The potato industry not only provides revenue and jobs to the province, it also gives Islanders a sense of pride and identity. For generations, potatoes have been a part of most Islanders’ lives. Each small family farm grew a small crop of potatoes which made it possible for the families to survive by eating the nutritious crop and in some cases even prosper by selling the potatoes that remained after the family had taken what they needed. The huge industry that has grown up around the potato harvest is a very prominent part of Island society. It is celebrated with songs, festivals and many namesake businesses such as “Spud Isle Realty.” Islanders rally around performers such as music legend “Stompin’ Tom Connors” who celebrated the potato in song with “Bud the Spud.” This song describes the export of potatoes from the province and how it is a large robust product unequalled by any other potato-producing region in the world. “And the spuds are big on the back of that rig, and they’re from Prince Edward Island.”
Potatoes are celebrated at the “PEI Potato Blossom Festival” held in O’Leary, PEI each year in July to mark the time when the potato plants fill the fields in full blossom. The festival has events including the chance to taste recipes, the awarding of “young farmer of the year,” the crowning of Miss Potato Blossom, a parade and fireworks. O’Leary is also home to another tribute to the potato industry. The Prince Edward Island Potato Museum celebrates the potato and provides visitors with a broad range of industry-based information and fun. It also boasts the world’s largest potato, which stands 14 feet high and is located in front of the museum.
The potato industry has been an intricate part of Island life for generations. It has seen many changes and innovations and caused much worry and turmoil due to various issues related to international trade and scientific scrutiny. The industry has survived many hard times including the same Potato Blight that ravaged Ireland between 1845 and 1851, the Great Depression and two world wars. In recent years, the potato industry on Prince Edward Island has seen some very difficult times. There is not one single culprit that is causing the worry and hard times in the industry.
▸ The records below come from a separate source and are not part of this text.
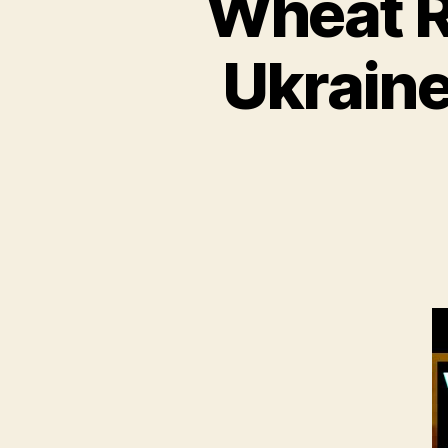
Wheat R
Ukraine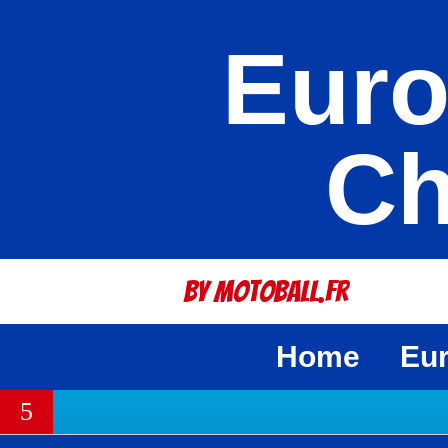
Euro
Ch
By Motoball.Fr
Home
Eu
5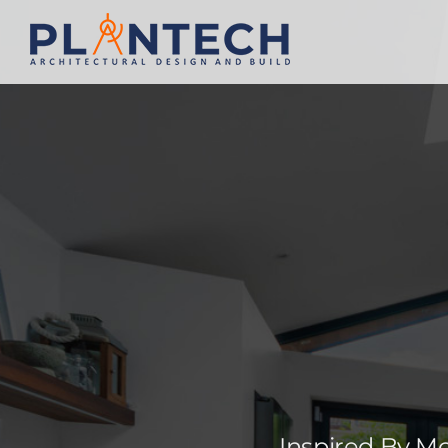
Inspired By M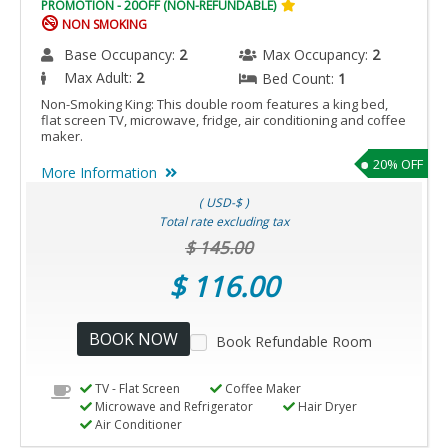
PROMOTION - 20OFF (NON-REFUNDABLE)
NON SMOKING
Base Occupancy:
2
Max Occupancy:
2
Max Adult:
2
Bed Count:
1
Non-Smoking King: This double room features a king bed,
flat screen TV, microwave, fridge, air conditioning and coffee
maker.
20% OFF
More Information
( USD-$ )
Total rate excluding tax
$ 145.00
$ 116.00
BOOK NOW
Book Refundable Room
TV - Flat Screen
Coffee Maker
Microwave and Refrigerator
Hair Dryer
Air Conditioner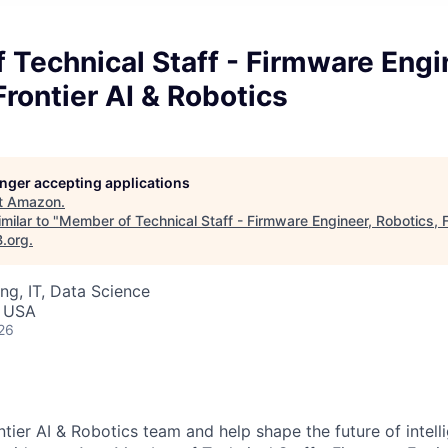
Technical Staff - Firmware Engi
Frontier AI & Robotics
longer accepting applications
t
Amazon
.
milar to "
Member of Technical Staff - Firmware Engineer, Robotics, F
B.org
.
ng, IT, Data Science
, USA
26
tier AI & Robotics team and help shape the future of intell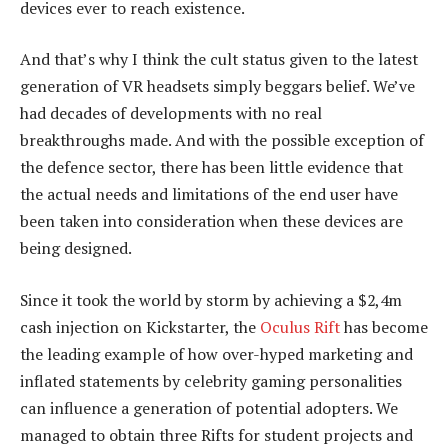
devices ever to reach existence.
And that’s why I think the cult status given to the latest
generation of VR headsets simply beggars belief. We’ve
had decades of developments with no real
breakthroughs made. And with the possible exception of
the defence sector, there has been little evidence that
the actual needs and limitations of the end user have
been taken into consideration when these devices are
being designed.
Since it took the world by storm by achieving a $2,4m
cash injection on Kickstarter, the
Oculus Rift
has become
the leading example of how over-hyped marketing and
inflated statements by celebrity gaming personalities
can influence a generation of potential adopters. We
managed to obtain three Rifts for student projects and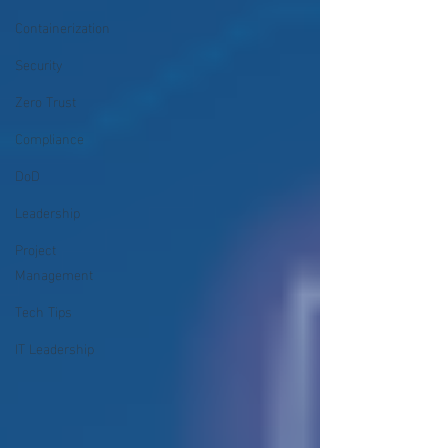
Containerization
Security
Zero Trust
Compliance
DoD
Leadership
Project
Management
Tech Tips
IT Leadership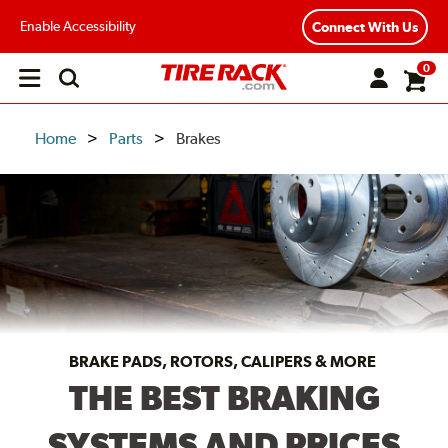
Enable Accessibility
Connect With Us
0
Open
main
menu
Home
Parts
Brakes
BRAKE PADS, ROTORS, CALIPERS & MORE
THE BEST BRAKING
SYSTEMS AND PRICES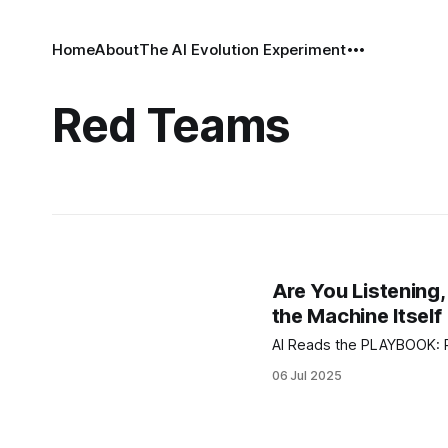
Home
About
The AI Evolution Experiment
Red Teams
Are You Listenin
the Machine Itself
A
06 Jul 2025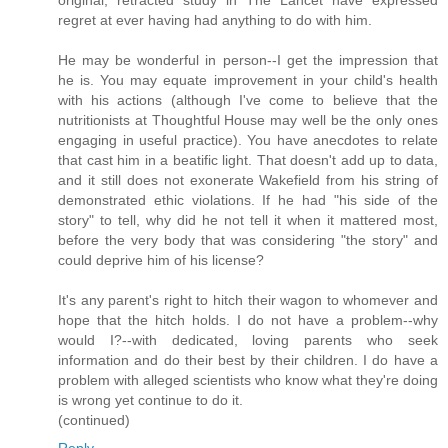
original, retracted study in The Lancet have expressed
regret at ever having had anything to do with him.
He may be wonderful in person--I get the impression that
he is. You may equate improvement in your child's health
with his actions (although I've come to believe that the
nutritionists at Thoughtful House may well be the only ones
engaging in useful practice). You have anecdotes to relate
that cast him in a beatific light. That doesn't add up to data,
and it still does not exonerate Wakefield from his string of
demonstrated ethic violations. If he had "his side of the
story" to tell, why did he not tell it when it mattered most,
before the very body that was considering "the story" and
could deprive him of his license?
It's any parent's right to hitch their wagon to whomever and
hope that the hitch holds. I do not have a problem--why
would I?--with dedicated, loving parents who seek
information and do their best by their children. I do have a
problem with alleged scientists who know what they're doing
is wrong yet continue to do it.
(continued)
There are many small changes to the industry as well as some large issues that have combined to form the obstacles that have lead to the low demand and low prices for PEI potatoes. These issues range from the new low carb fad diets that have become so popular to new regulations in marketing and selling potatoes, to the loss of markets due to trade disputes with the United States. Regardless of the causes, the industry is feeling the pinch. Potatoes are selling for as little as $1.29 Canadian for 10 pounds with the farmers only receiving little more then $0.50 a bag.
Regardless of what the future brings for the PEI potato industry, there will always be a place in the hearts of many Islanders that takes an immense amount of pride in the achievements of the potato industry on PEI. Many have spent their entire lives working in the industry that is so important to the PEI economy. The industry will always be remembered in song and festival and will have an honourable place in the history of Prince Edward Island.